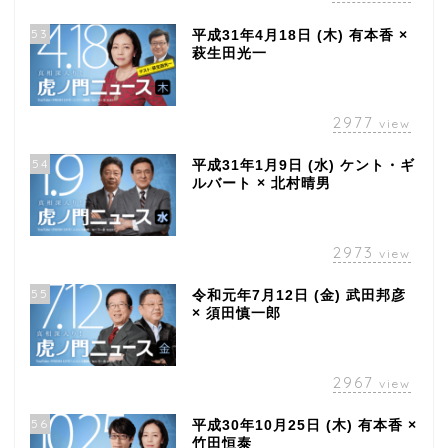
53
平成31年4月18日 (木) 有本香 ×
萩生田光一
2977
view
54
平成31年1月9日 (水) ケント・ギ
ルバート × 北村晴男
2973
view
55
令和元年7月12日 (金) 武田邦彦
× 須田慎一郎
2967
view
56
平成30年10月25日 (木) 有本香 ×
竹田恒泰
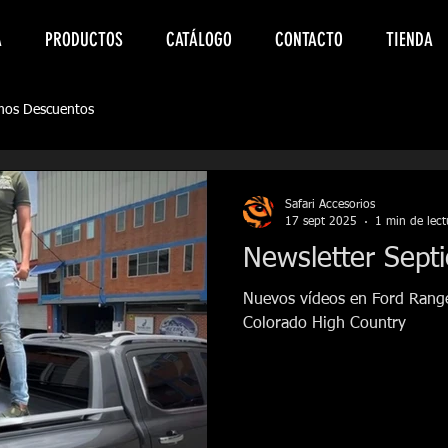
A
PRODUCTOS
CATÁLOGO
CONTACTO
TIENDA
mos Descuentos
Safari Accesorios
17 sept 2025
1 min de lect
Newsletter Sept
Nuevos vídeos en Ford Range
Colorado High Country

————

Retyped exactly, the lines from the one holding "平成30年10月25日 (木) 有本香 ×" through the last line of the data above are the whole answer. Pictures stay out.

平成30年10月25日 (木) 有本香 ×
竹田恒泰
A
PRODUCTOS
CATÁLOGO
CONTACTO
TIENDA
mos Descuentos
Safari Accesorios
17 sept 2025
1 min de lect
Newsletter Sept
Nuevos vídeos en Ford Range
Colorado High Country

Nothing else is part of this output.